La altillanura colombiana viene siendo objeto de muchos análisis socioeconómicos en los últimos años, los cuales se han traducido en políticas, incentivos y modelos empresariales a gran escala. Como resultado se han sembrado más de 100 mil hectáreas con cultivos de caucho, palma, forestales, maíz, soya y marañón, principalmente. Se estima que existen más de cuatro millones de hectáreas disponibles para estos fines, lo que resalta un gran potencial del desarrollo agroindustrial en esta subregión.
Sin embargo, existe otro modelo productivo de la tierra a menor escala, asociado a un gran número de familias campesinas reubicadas mediante ejercicios de reforma agraria en Puerto López y Puerto Gaitán, así como grandes extensiones de resguardos indígenas del Meta y Vichada. Sumado a esto, desde mediados de los años 90 del siglo pasado, viene creciendo en la altillanura el número de predios declarados como reservas naturales de la sociedad civil, donde los propietarios desarrollan prácticas más cercanas a la agroecología y la conservación.
Estos dos modelos productivos están coexistiendo en esta subregión. Uno está orientado a la producción agroindustrial, generando oportunidades de empleo y desarrollo comercial a gran escala con tecnologías de punta. El otro modelo está orientado a la agricultura familiar, campesina y comunitaria, y genera oportunidades de conservación biocultural y tradicional. En ambos casos están ampliando sus opciones individuales. Entre sí se conocen, saben de la existencia el uno del otro, llegan a acuerdos puntuales de intercambio, pero sin claros espacios de diálogo que les permita implementar modelos de cogestión del territorio.

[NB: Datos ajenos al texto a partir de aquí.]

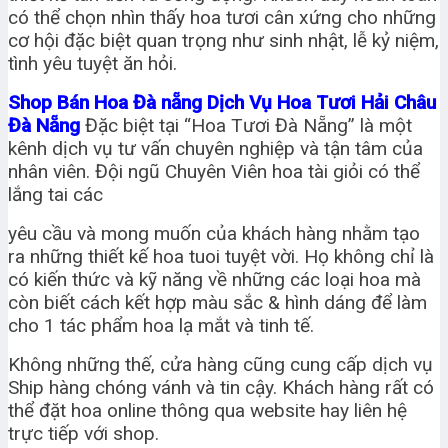
có thể chọn nhìn thấy hoa tươi cân xứng cho những
cơ hội đặc biệt quan trọng như sinh nhật, lễ kỷ niệm,
tình yêu tuyệt ăn hỏi.
Shop Bán Hoa Đà nẵng Dịch Vụ Hoa Tươi Hải Châu
Đà Nẵng
Đặc biệt tại “Hoa Tươi Đà Nẵng” là một
kênh dịch vụ tư vấn chuyên nghiệp và tận tâm của
nhân viên. Đội ngũ Chuyên Viên hoa tài giỏi có thể
lắng tai các
yêu cầu và mong muốn của khách hàng nhằm tạo
ra những thiết kế hoa tuoi tuyệt vời. Họ không chỉ là
có kiến thức và kỹ năng về những các loại hoa mà
còn biết cách kết hợp màu sắc & hình dáng để làm
cho 1 tác phẩm hoa lạ mắt và tinh tế.
Không những thế, cửa hàng cũng cung cấp dịch vụ
Ship hàng chóng vánh và tin cậy. Khách hàng rất có
thể đặt hoa online thông qua website hay liên hệ
trực tiếp với shop.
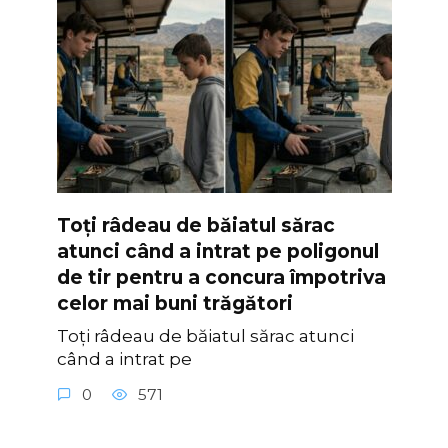
Toți râdeau de băiatul sărac
atunci când a intrat pe poligonul
de tir pentru a concura împotriva
celor mai buni trăgători
Toți râdeau de băiatul sărac atunci
când a intrat pe
0
571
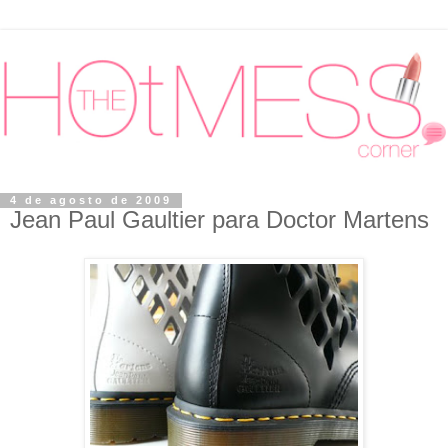
4 de agosto de 2009
Jean Paul Gaultier para Doctor Martens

Tres aspectos son claves en este camino: los hitos históricos que han llevado al poblamiento actual de la altillanura, los aspectos culturales y las relaciones productivas de sus habitantes con el ecosistema y, por último, los soportes técnico-científicos que sustentan el manejo del suelo y el clima en esta subregión. El desafío es saber combinar esta información para aportar al desarrollo sostenible tanto de la agroindustria como de la agricultura familiar y la agroecología.

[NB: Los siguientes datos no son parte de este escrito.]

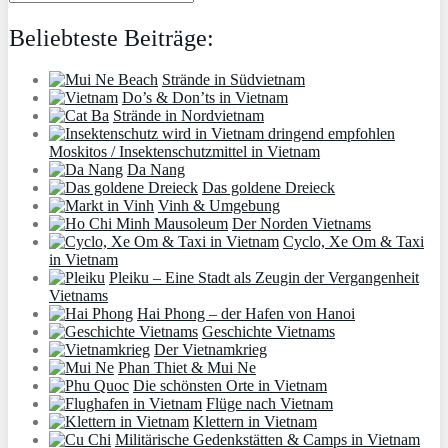
Beliebteste Beiträge:
Strände in Südvietnam
Do’s & Don’ts in Vietnam
Strände in Nordvietnam
Moskitos / Insektenschutzmittel in Vietnam
Da Nang
Das goldene Dreieck
Vinh & Umgebung
Der Norden Vietnams
Cyclo, Xe Om & Taxi
in Vietnam
Pleiku – Eine Stadt als Zeugin der Vergangenheit
Vietnams
Hai Phong – der Hafen von Hanoi
Geschichte Vietnams
Der Vietnamkrieg
Phan Thiet & Mui Ne
Die schönsten Orte in Vietnam
Flüge nach Vietnam
Klettern in Vietnam
Militärische Gedenkstätten & Camps in Vietnam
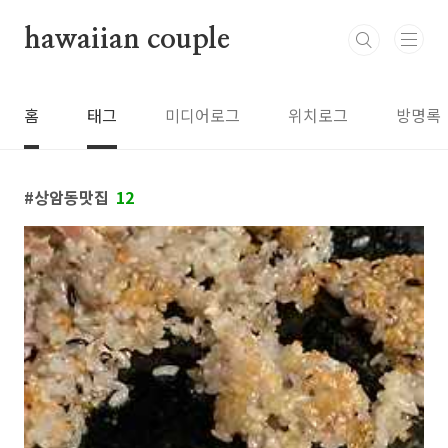
본문 바로가기
hawaiian couple
홈
태그
미디어로그
위치로그
방명록
상암동맛집
12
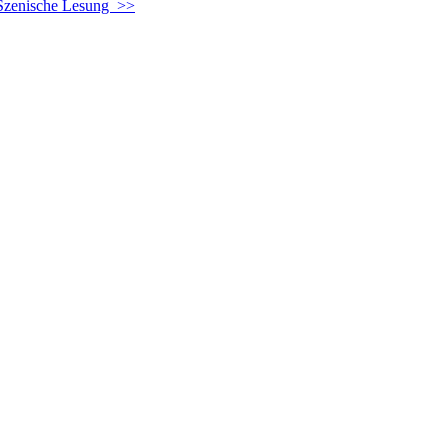
 Szenische Lesung >>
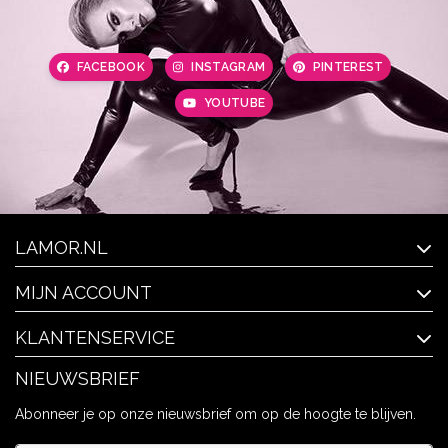
FACEBOOK
INSTAGRAM
PINTEREST
YOUTUBE
LAMOR.NL
MIJN ACCOUNT
KLANTENSERVICE
NIEUWSBRIEF
Abonneer je op onze nieuwsbrief om op de hoogte te blijven.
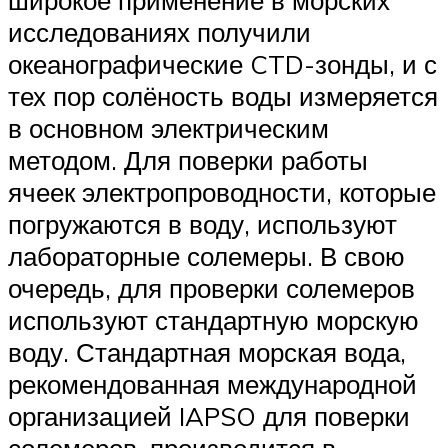
широкое применение в морских
исследованиях получили
океанографические CTD-зонды, и с
тех пор солёность воды измеряется
в основном электрическим
методом. Для поверки работы
ячеек электропроводности, которые
погружаются в воду, используют
лабораторные солемеры. В свою
очередь, для проверки солемеров
используют стандартную морскую
воду. Стандартная морская вода,
рекомендованная международной
организацией IAPSO для поверки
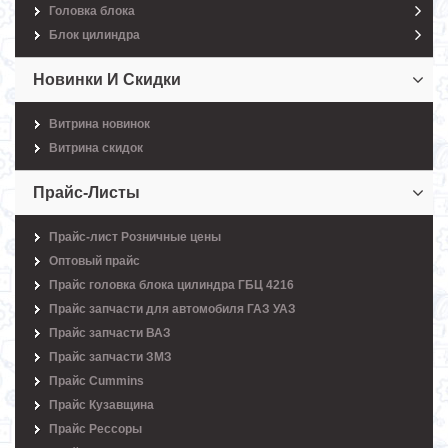
Головка блока
Блок цилиндра
Новинки И Скидки
Витрина новинок
Витрина скидок
Прайс-Листы
Прайс-лист Розничные цены
Оптовый прайс
Прайс головка блока цилиндра ГБЦ 4216
Прайс запчасти для автомобиля ГАЗ УАЗ
Прайс запчасти ВАЗ
Прайс запчасти ЗМЗ
Прайс Cummins
Прайс Кузавщина
Прайс Рессоры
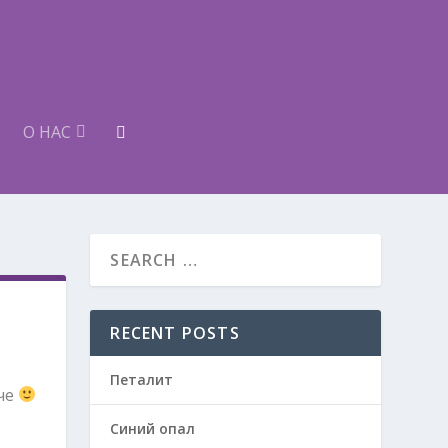
О НАС
RECENT POSTS
Петалит
ече
Синий опал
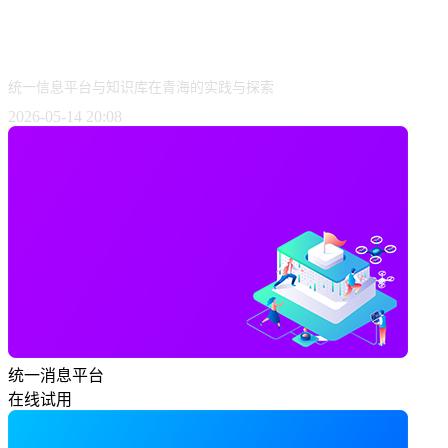
统一信息平台与知识库在青海的实践与探索
2026-05-14 20:08
统一消息平台
在线试用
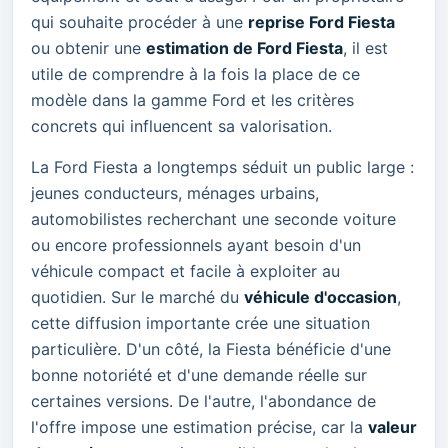
qui souhaite procéder à une
reprise Ford Fiesta
ou obtenir une
estimation de Ford Fiesta
, il est
utile de comprendre à la fois la place de ce
modèle dans la gamme Ford et les critères
concrets qui influencent sa valorisation.
La Ford Fiesta a longtemps séduit un public large :
jeunes conducteurs, ménages urbains,
automobilistes recherchant une seconde voiture
ou encore professionnels ayant besoin d'un
véhicule compact et facile à exploiter au
quotidien. Sur le marché du
véhicule d'occasion
,
cette diffusion importante crée une situation
particulière. D'un côté, la Fiesta bénéficie d'une
bonne notoriété et d'une demande réelle sur
certaines versions. De l'autre, l'abondance de
l'offre impose une estimation précise, car la
valeur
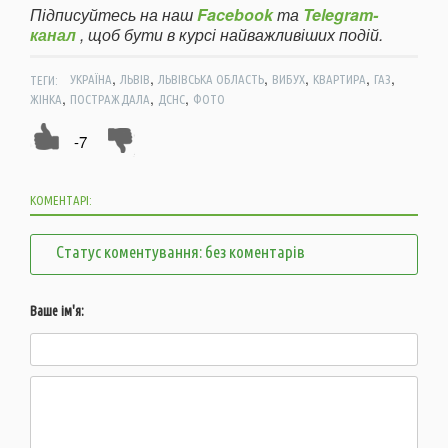
Підписуйтесь на наш
Facebook
та
Telegram-
канал
, щоб бути в курсі найважливіших подій.
,
,
,
,
,
,
ТЕГИ:
УКРАЇНА
ЛЬВІВ
ЛЬВІВСЬКА ОБЛАСТЬ
ВИБУХ
КВАРТИРА
ГАЗ
,
,
,
ЖІНКА
ПОСТРАЖДАЛА
ДСНС
ФОТО
-7
КОМЕНТАРІ:
Статус коментування: без коментарів
Ваше ім'я:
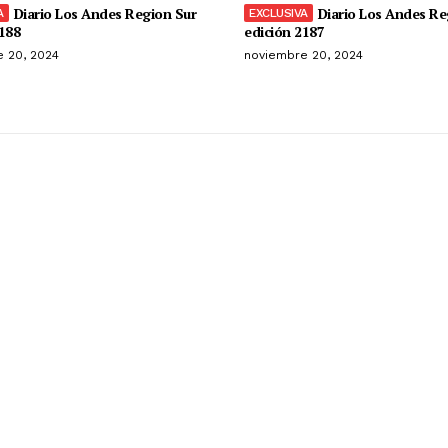
Diario Los Andes Region Sur
Diario Los Andes Re
188
edición 2187
 20, 2024
noviembre 20, 2024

Destaco la importancia y la necesidad de que ambos modelos coexistan en el territorio. El desafío institucional radica en seguir produciendo información que facilite la toma de decisiones más acertadas en cada caso, reafirmando así nuestro compromiso con el propósito superior de transformar de manera sostenible el sector agropecuario colombiano, utilizando el poder del conocimiento para mejorar la vida de productores y consumidores.